Positive selection in the B30.2 domain. Distribution of hypervariable and positively selected residues in a multiple alignment of B30.2 domains from representative zebrafish and rainbow trout finTRIMs (Dareftr13: [GenBank: XM_695031], Onmyref21: [GenBank: XM_695031], human TRIM21 (HosaTRIM21) and TRIM5α (HosaTRIM5α). Sites that are less than 80% conserved among zebrafish or among trout sequences are indicated in red.

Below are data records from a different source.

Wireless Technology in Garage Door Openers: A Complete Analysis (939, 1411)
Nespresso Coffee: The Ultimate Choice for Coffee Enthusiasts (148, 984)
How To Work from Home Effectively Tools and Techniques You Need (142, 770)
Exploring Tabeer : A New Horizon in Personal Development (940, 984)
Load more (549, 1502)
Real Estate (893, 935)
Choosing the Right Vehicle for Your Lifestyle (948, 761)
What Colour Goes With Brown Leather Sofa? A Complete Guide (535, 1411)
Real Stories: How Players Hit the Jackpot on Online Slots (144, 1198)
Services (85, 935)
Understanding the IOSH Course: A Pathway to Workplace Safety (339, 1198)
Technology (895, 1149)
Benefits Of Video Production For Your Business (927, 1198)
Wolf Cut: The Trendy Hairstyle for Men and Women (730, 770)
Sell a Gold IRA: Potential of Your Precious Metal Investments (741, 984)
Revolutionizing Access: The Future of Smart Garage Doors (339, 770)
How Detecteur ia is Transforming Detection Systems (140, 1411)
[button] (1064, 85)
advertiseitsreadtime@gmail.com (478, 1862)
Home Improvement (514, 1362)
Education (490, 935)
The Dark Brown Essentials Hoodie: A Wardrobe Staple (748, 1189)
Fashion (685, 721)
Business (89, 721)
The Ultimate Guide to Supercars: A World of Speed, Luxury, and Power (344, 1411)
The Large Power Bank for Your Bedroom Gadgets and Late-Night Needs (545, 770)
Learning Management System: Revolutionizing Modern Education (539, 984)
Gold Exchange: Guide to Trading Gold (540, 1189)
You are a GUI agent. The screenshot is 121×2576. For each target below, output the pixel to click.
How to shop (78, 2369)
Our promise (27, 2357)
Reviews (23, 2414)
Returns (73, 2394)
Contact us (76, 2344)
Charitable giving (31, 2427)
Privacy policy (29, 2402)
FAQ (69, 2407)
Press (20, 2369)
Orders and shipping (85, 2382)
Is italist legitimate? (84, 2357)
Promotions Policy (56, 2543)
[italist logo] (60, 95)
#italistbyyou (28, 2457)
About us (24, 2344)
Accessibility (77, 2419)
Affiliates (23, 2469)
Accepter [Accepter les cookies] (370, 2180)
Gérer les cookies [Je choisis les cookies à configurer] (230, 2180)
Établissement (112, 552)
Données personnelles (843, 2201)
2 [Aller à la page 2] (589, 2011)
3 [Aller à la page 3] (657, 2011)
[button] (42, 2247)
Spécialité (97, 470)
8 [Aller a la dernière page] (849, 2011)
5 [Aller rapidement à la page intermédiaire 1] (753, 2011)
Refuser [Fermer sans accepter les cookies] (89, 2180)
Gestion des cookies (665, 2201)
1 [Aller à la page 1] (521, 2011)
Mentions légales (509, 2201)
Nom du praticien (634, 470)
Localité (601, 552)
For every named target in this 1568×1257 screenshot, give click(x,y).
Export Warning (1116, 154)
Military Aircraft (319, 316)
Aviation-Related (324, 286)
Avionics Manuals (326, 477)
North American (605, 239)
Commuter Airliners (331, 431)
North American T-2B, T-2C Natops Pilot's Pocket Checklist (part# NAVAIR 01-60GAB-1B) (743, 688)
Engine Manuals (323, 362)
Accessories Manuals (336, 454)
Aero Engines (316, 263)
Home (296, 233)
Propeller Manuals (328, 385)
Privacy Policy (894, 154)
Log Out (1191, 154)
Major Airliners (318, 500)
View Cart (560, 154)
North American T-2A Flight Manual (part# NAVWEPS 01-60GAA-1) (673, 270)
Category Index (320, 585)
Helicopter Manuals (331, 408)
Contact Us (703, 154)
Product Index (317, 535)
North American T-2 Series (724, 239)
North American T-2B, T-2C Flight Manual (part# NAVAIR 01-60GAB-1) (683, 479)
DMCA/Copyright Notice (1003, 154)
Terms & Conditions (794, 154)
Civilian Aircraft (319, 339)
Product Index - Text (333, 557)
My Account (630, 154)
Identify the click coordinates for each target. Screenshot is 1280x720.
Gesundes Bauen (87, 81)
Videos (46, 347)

Positively selected sites (among zebrafish finTRIMs: this study; among primate TRIM5α : previous work of Sawyer et al [44]) are boxed in blue when detected under models 2a and 8. One site was positive under M8 but not under M2 and is boxed in green. β-strands identified from the TRIM21 structure B30.2 sequence are indicated by dark (PRY) or light (SPRY) blue arrows [16]. The variable loop-connecting strands are named VL1–VL6. The four hypervariable regions of the TRIM5α B30.2 domain are underlined [27]. The detailed PAML results for each position under positive selection are available in Additional file 6, Table S4. The purple 'R' indicates the recombination site identified by GARD.

Figure 7

Distance tree of finTRIM B30.2 domains and related sequences. The domain organization of finTRIM and NLR proteins is represented in (A). A typical alignment of the B30.2 protein sequences from group A ftr (ftr35) and NLR (chr5_32382364) is shown in (B). B30.2 domains of the zebrafish fintrims and btrs as well as those extracted from related trims of other vertebrates (human and xenopus trim16, human trim39, Atlantic salmon, zebrafish, xenopus, chicken and human trim25; see Figure 4 for accession numbers) were aligned with related B30.2 sequences from nlrs, and a distance tree was produced using mega4 (NJ, boostrap = 1000); high bootstrap values of key nodes are indicated (C).

Figure 8

Tentative evolutionary pathway of fintrims and their relatives in vertebrates. The genes identified in the genomes of different vertebrate groups are indicated on the right. Since the current draft of the elephant shark genome is still partial, the absence of fintrim and btr is unsure, which is indicated by '?'.